As for our current “victory,” well, in pure military terms, it led to nothing but a stand-off that is still open on all possibility: the good, the bad, and the ugly. But for it to develop into a real diplomatic coup that could indeed pave the way for saving Lebanon from the impending mayhem in the region, taking it once and for all out of the conflict equation, Lebanon’s current leaders should themselves come out with a strong proposal for peace with Israel. There is ample justification for this move at this stage, including the necessity of capitalizing on the said “victory” to achieve the liberation of the Shebaa Farms and the return of the Lebanese prisoners still languishing in Israeli jails. The disarmament of Hezbollah, in full implementation of UN Security Council Resolution 1559, will have to be part of the deal, of course, and that is indeed the tricky part.

But, if concluded, a peace accord with Israel, and no matter how retroactively, will help mitigate the recent havoc that was wrought on Lebanon and some meaning might still emerge out of this seemingly senseless venture.
Indeed, the risks involved in such a process are as high as the stakes. And, for all practical purposes, the Lebanese PM, Fouad Siniora, will have to emerge as the potential champion or fall-guy in this scenario. But the potential dividends of peace might be worth the risk.

Indeed, Fouad Siniora’s latest statements in Stockholm and his allusion that a wise Israeli policy could help pave the way for real peace might indicate that he is inclined to take such a step. Should he do that, it will be up to regional powers such as Egypt and Saudi Arabia, and international powers, such as the US and France, to protect and support him.

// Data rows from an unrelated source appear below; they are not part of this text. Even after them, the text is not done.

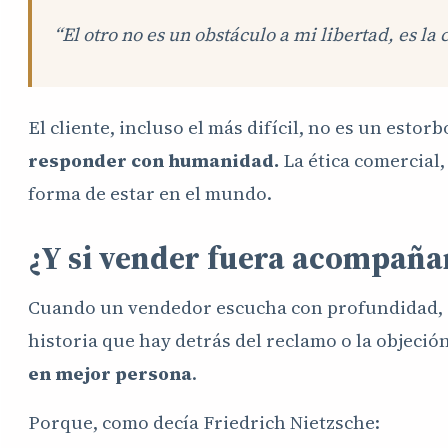
“El otro no es un obstáculo a mi libertad, es l
El cliente, incluso el más difícil, no es un estor
responder con humanidad.
La ética comercial,
forma de estar en el mundo.
¿Y si vender fuera acompaña
Cuando un vendedor escucha con profundidad, c
historia que hay detrás del reclamo o la objeció
en mejor persona
.
Porque, como decía Friedrich Nietzsche: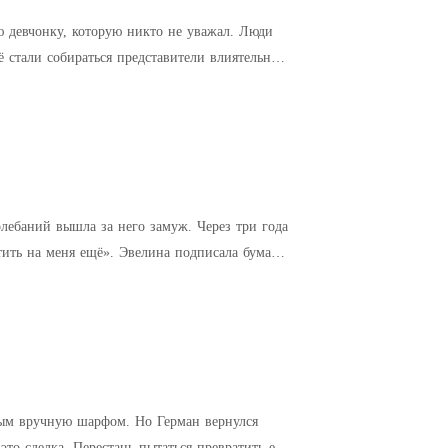
 девчонку, которую никто не уважал. Люди
ё стали собираться представители влиятельной
олебаний вышла за него замуж. Через три года
атить на меня ещё». Эвелина подписала бумаги
фом. Но Герман вернулся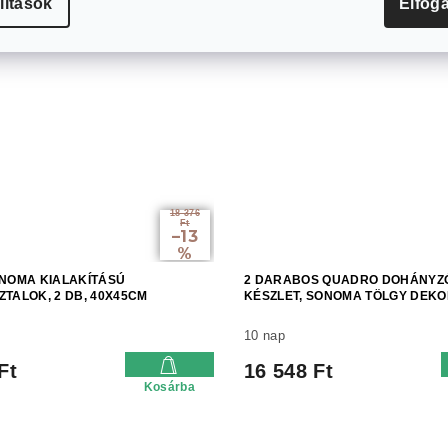
lítások
Elfog
18 376
Ft
–13
%
NOMA KIALAKÍTÁSÚ
2 DARABOS QUADRO DOHÁNYZ
TALOK, 2 DB, 40X45CM
KÉSZLET, SONOMA TÖLGY DEK
10 nap
Ft
16 548 Ft
Kosárba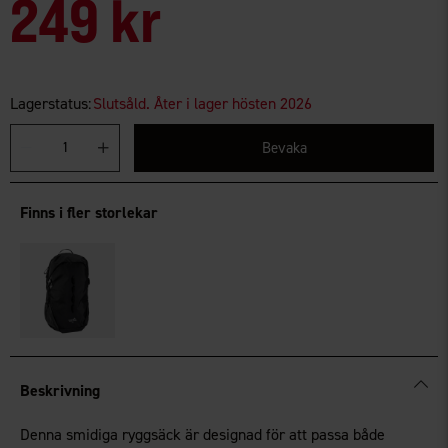
249 kr
Lagerstatus:
Slutsåld. Åter i lager hösten 2026
Bevaka
Finns i fler storlekar
Beskrivning
Denna smidiga ryggsäck är designad för att passa både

For while the necessary criteria for holding a Madrid II Conference seem to be absent, especially with regard to the quality of the currently available regional and international leaders, the criteria for such smaller step may not. But if they are, then, Armageddon is indeed upon us, and the Hour is Very Nigh.

Thursday, August 17, 2006

Countdown to Armageddon!

The arguments I made in this article on the BitterLemons-International news service, have been bolstered by the speech recently delivered by our national imbecile. Moreover, the bellicose tones of Bashar’s speech have themselves been bolstered and taken to their logical conclusion by an editorial in the official newspaper, al-Thawrah, that appeared on the following day. The editorial issued a very straightforward threat against Israel. Indeed, the threat/call for launching a Hezbollah-style campaign in the Golan was indeed the main theme.

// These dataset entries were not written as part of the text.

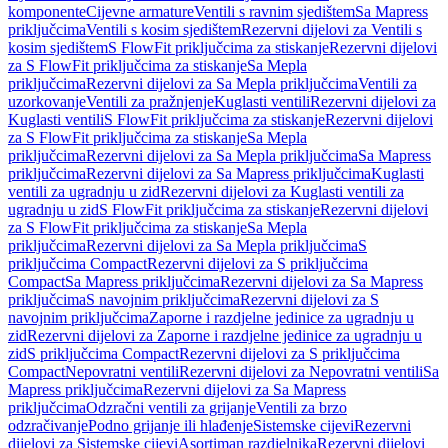
komponente
Cijevne armature
Ventili s ravnim sjedištem
Sa Mapress
priključcima
Ventili s kosim sjedištem
Rezervni dijelovi za Ventili s
kosim sjedištem
S FlowFit priključcima za stiskanje
Rezervni dijelovi
za S FlowFit priključcima za stiskanje
Sa Mepla
priključcima
Rezervni dijelovi za Sa Mepla priključcima
Ventili za
uzorkovanje
Ventili za pražnjenje
Kuglasti ventili
Rezervni dijelovi za
Kuglasti ventili
S FlowFit priključcima za stiskanje
Rezervni dijelovi
za S FlowFit priključcima za stiskanje
Sa Mepla
priključcima
Rezervni dijelovi za Sa Mepla priključcima
Sa Mapress
priključcima
Rezervni dijelovi za Sa Mapress priključcima
Kuglasti
ventili za ugradnju u zid
Rezervni dijelovi za Kuglasti ventili za
ugradnju u zid
S FlowFit priključcima za stiskanje
Rezervni dijelovi
za S FlowFit priključcima za stiskanje
Sa Mepla
priključcima
Rezervni dijelovi za Sa Mepla priključcima
S
priključcima Compact
Rezervni dijelovi za S priključcima
Compact
Sa Mapress priključcima
Rezervni dijelovi za Sa Mapress
priključcima
S navojnim priključcima
Rezervni dijelovi za S
navojnim priključcima
Zaporne i razdjelne jedinice za ugradnju u
zid
Rezervni dijelovi za Zaporne i razdjelne jedinice za ugradnju u
zid
S priključcima Compact
Rezervni dijelovi za S priključcima
Compact
Nepovratni ventili
Rezervni dijelovi za Nepovratni ventili
Sa
Mapress priključcima
Rezervni dijelovi za Sa Mapress
priključcima
Odzračni ventili za grijanje
Ventili za brzo
odzračivanje
Podno grijanje ili hlađenje
Sistemske cijevi
Rezervni
dijelovi za Sistemske cijevi
Asortiman razdjelnika
Rezervni dijelovi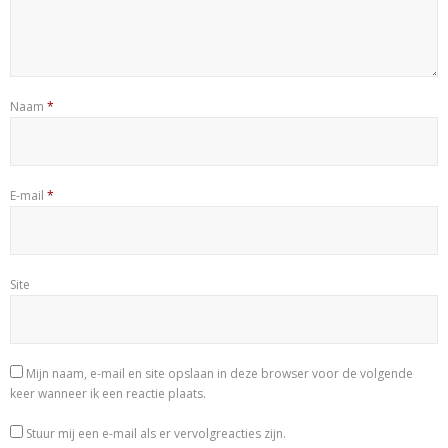
Naam
*
E-mail
*
Site
Mijn naam, e-mail en site opslaan in deze browser voor de volgende
keer wanneer ik een reactie plaats.
Stuur mij een e-mail als er vervolgreacties zijn.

So, are the Assads seriously contemplating such an option? Or have they inadvertently helped foster an environment that is amiable, interested, ready and desperately dying to push the envelope in this matter for reasons of national pride?

Time will tell, and we may not have to wait for long.


Countdown to Armageddon
Ammar Abdulhamid

The rise of President Bashar Assad to power in Syria in 2000, which coincided with the collapse of the peace process and the rise of Ariel Sharon in Israel, signaled a gradual return to policies of confrontation with the international community and with Israel.

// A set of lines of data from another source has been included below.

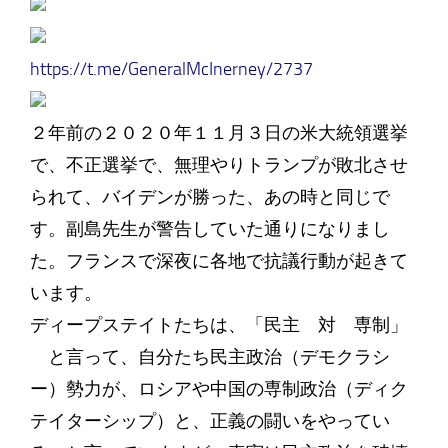
https://t.me/GeneralMcInerney/2737
２年前の２０２０年１１月３日の米大統領選挙
で、不正選挙で、無理やりトランプが敗北させ
られて、バイデンが勝った、あの時と同じで
す。副島先生が警告していた通りになりまし
た。フランスで深夜に各地で抗議行動が起きて
います。
ディープステイトたちは、「民主 対 専制」
と言って、自分たち民主政治（デモクラシ
ー）勢力が、ロシアや中国の専制政治（ディク
テイターシップ）と、正義の闘いをやってい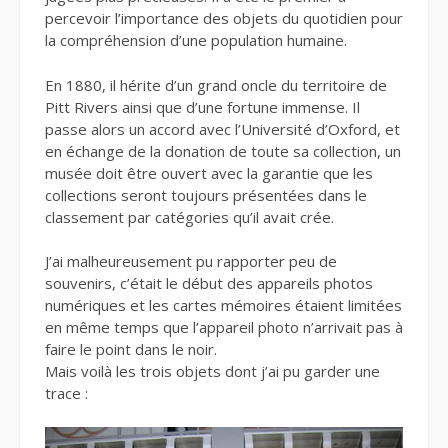
percevoir l’importance des objets du quotidien pour
la compréhension d’une population humaine.
En 1880, il hérite d’un grand oncle du territoire de
Pitt Rivers ainsi que d’une fortune immense. Il
passe alors un accord avec l’Université d’Oxford, et
en échange de la donation de toute sa collection, un
musée doit être ouvert avec la garantie que les
collections seront toujours présentées dans le
classement par catégories qu’il avait crée.
J’ai malheureusement pu rapporter peu de
souvenirs, c’était le début des appareils photos
numériques et les cartes mémoires étaient limitées
en même temps que l’appareil photo n’arrivait pas à
faire le point dans le noir.
Mais voilà les trois objets dont j’ai pu garder une
trace :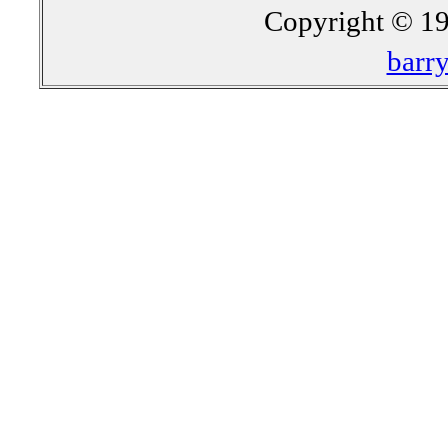
Copyright © 19
barr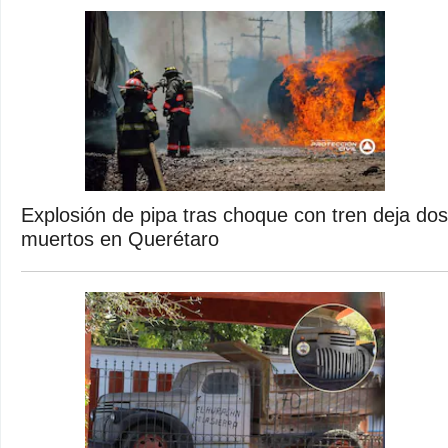
Explosión de pipa tras choque con tren deja dos
muertos en Querétaro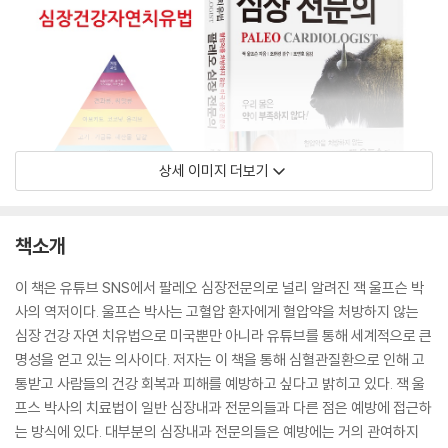
상세 이미지 더보기
책소개
이 책은 유튜브 SNS에서 팔레오 심장전문의로 널리 알려진 잭 울프슨 박
사의 역저이다. 울프슨 박사는 고혈압 환자에게 혈압약을 처방하지 않는
심장 건강 자연 치유법으로 미국뿐만 아니라 유튜브를 통해 세계적으로 큰
명성을 얻고 있는 의사이다. 저자는 이 책을 통해 심혈관질환으로 인해 고
통받고 사람들의 건강 회복과 피해를 예방하고 싶다고 밝히고 있다. 잭 울
프스 박사의 치료법이 일반 심장내과 전문의들과 다른 점은 예방에 접근하
는 방식에 있다. 대부분의 심장내과 전문의들은 예방에는 거의 관여하지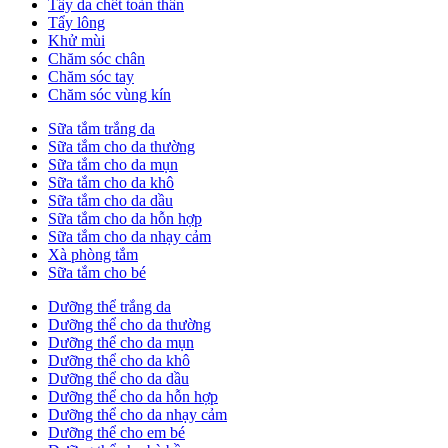
Tẩy da chết toàn thân
Tẩy lông
Khử mùi
Chăm sóc chân
Chăm sóc tay
Chăm sóc vùng kín
Sữa tắm trắng da
Sữa tắm cho da thường
Sữa tắm cho da mụn
Sữa tắm cho da khô
Sữa tắm cho da dầu
Sữa tắm cho da hỗn hợp
Sữa tắm cho da nhạy cảm
Xà phòng tắm
Sữa tắm cho bé
Dưỡng thể trắng da
Dưỡng thể cho da thường
Dưỡng thể cho da mụn
Dưỡng thể cho da khô
Dưỡng thể cho da dầu
Dưỡng thể cho da hỗn hợp
Dưỡng thể cho da nhạy cảm
Dưỡng thể cho em bé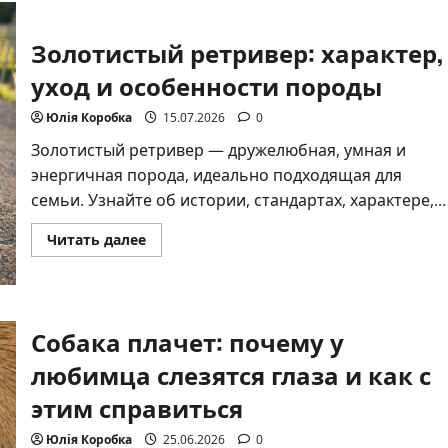
кота:
полный
гид
Золотистый ретривер: характер,
по
анатомии
и
уход и особенности породы
уходу
Юлія Коробка
15.07.2026
0
Золотистый ретривер — дружелюбная, умная и
энергичная порода, идеально подходящая для
семьи. Узнайте об истории, стандартах, характере,...
Прочитать
Читать далее
больше
о
Золотистый
ретривер:
характер,
уход
Собака плачет: почему у
и
особенности
породы
любимца слезятся глаза и как с
этим справиться
Юлія Коробка
25.06.2026
0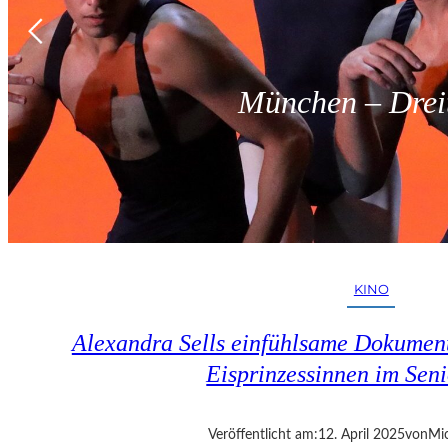
München – Dreit
KINO
Alexandra Sells einfühlsame Dokumen
Eisprinzessinnen im Seni
Veröffentlicht am:
12. April 2025
von
Mic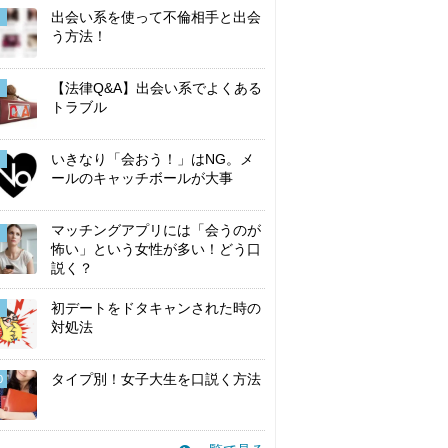
出会い系を使って不倫相手と出会
う方法！
【法律Q&A】出会い系でよくある
トラブル
いきなり「会おう！」はNG。メ
ールのキャッチボールが大事
マッチングアプリには「会うのが
怖い」という女性が多い！どう口
説く？
初デートをドタキャンされた時の
対処法
タイプ別！女子大生を口説く方法
0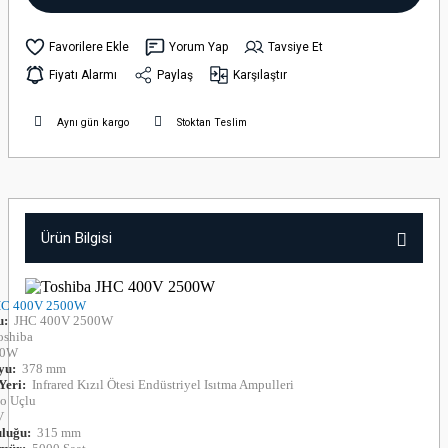
Yorum Yap
Tavsiye Et
Fiyatı Alarmı
Paylaş
Karşılaştır
Aynı gün kargo
Stoktan Teslim
Ürün Bilgisi
JHC 400V 2500W
u:
JHC 400V 2500W
shiba
00W
yu:
378 mm
Yeri:
Infrared Kızıl Ötesi Endüstriyel Isıtma Ampulleri
o Uçlu
V
uluğu:
315 mm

The reasons for this are numerous and are not all related to the internal makeup of the Syrian regime. Nevertheless, that issue does figure highly in this regard and should not be dismissed, lest this impede judgment regarding the current Syrian role in the region. Indeed, the minoritarian character of the Syrian regime and its consolidation around the private interests of one particular family, the Assad-Makhlouf clan, have served from the very beginning to undercut the potential for serious reform in the country.

The insistence on keeping things in the family and transferring power from father to son, all consideration of republican norms notwithstanding, has served to establish severe limits on the ability of the new president. But then, ever since his (s)election, Bashar has not missed an opportunity to show that he is a true believer in the system and in the mandate and mission assigned to him.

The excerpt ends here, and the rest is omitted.